Com uma infinidade de “talentos” pululando por aí, torna-se difícil
definir (e comunicar) o que há de especial num talento, por que devemos admirá-lo,
que proveito há (para nós e para a comunidade) em nos submetermos ao dom dos
outros. A criatividade tornou-se um assunto relativizável, do âmbito da
democracia e do gosto ou opinião maioritários. A qualidade do que se produz é,
pois, afectada por este ambiente.
Nas escolas, os miúdos quase deixaram de ser instigados a descobrir a
beleza que outros produziram ou produzem. A palavra de ordem é fazer de cada
aluno um artista e colocá-lo, literalmente, no palco que supostamente lhe
pertence, com cumplicidade e gáudio das famílias. O défice de público em
Portugal, com causas anteriores talvez na falta de instrução e na baixa
condição económica da comunidade, continuou o seu caminho por aqui. Só a ignorância
ou a fé cega podem convencer alguém de que, de tanto frequentarem o palco, as
crianças vão gostar de estar na plateia.
Compreendo que para a esquerda (bem, para alguma esquerda) seja difícil
aceitar a autoridade, defender a atitude passiva, mas é imperativo ultrapassar
o trauma, porque a arte o exige. Não há arte onde todos cantam e ninguém ouve.

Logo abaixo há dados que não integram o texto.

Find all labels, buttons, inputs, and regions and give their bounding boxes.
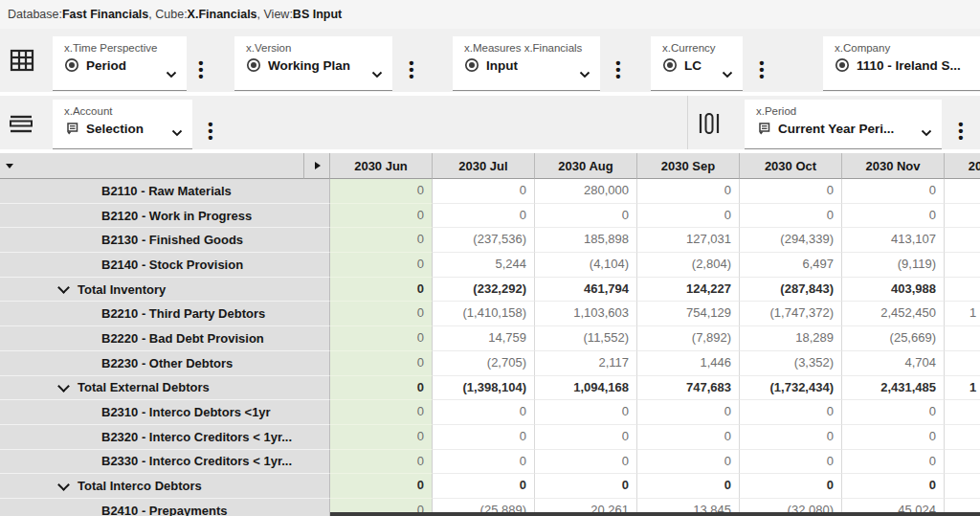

Não há arte onde todos escrevem e ninguém lê. O que o mundo contemporâneo
precisa urgentemente é que se formem leitores e espectadores exigentes, não multidões
de “criativos” medíocres e inúteis. As escolas têm de começar a ensinar que os
gostos se discutem, ainda que não se imponham; têm de começar a ensinar a
ouvir, a ler e a compreender, a ver, a decifrar, a reter informação e a criticar
com base no cruzamento de dados e experiências.
É pateticamente comum em Portugal haver “pintores” que não frequentam museus,
galerias ou livros de arte; “escritores” que não leram nem tencionam ler; “músicos”
que não assistem a concertos a não ser os da moda (por razões sociais e não
artísticas); “actores” (e “encenadores”) que não vão ao teatro. A lista continua,
mas pode-se resumir: Portugal é um autodidacta fechado à História e ao mundo —
ninguém pode esperar dele grandes feitos.
A necessidade de formar público para as artes não tem, por isso, que
ver com o interesse dos artistas, mas com o interesse da sociedade e de cada
pessoa em particular. Um público instruído, curioso, crítico, participativo e exigente
eleva o nível da criatividade nacional, com óbvio proveito para si próprio — e com
possibilidades de osmose em relação a outras áreas, como a política e a
economia. Na ausência de riquezas como petróleo ou diamantes, ou de uma providencial
(e improvável) indústria, um país não pode esperar desenvolver-se com massas
impreparadas e estupidamente convencidas de talentos que não têm.
A Secretaria de Estado da Cultura e o Ministério da Educação, se querem fazer alguma coisa, podem
começar por desfazer este equívoco.
ESTUPENDO!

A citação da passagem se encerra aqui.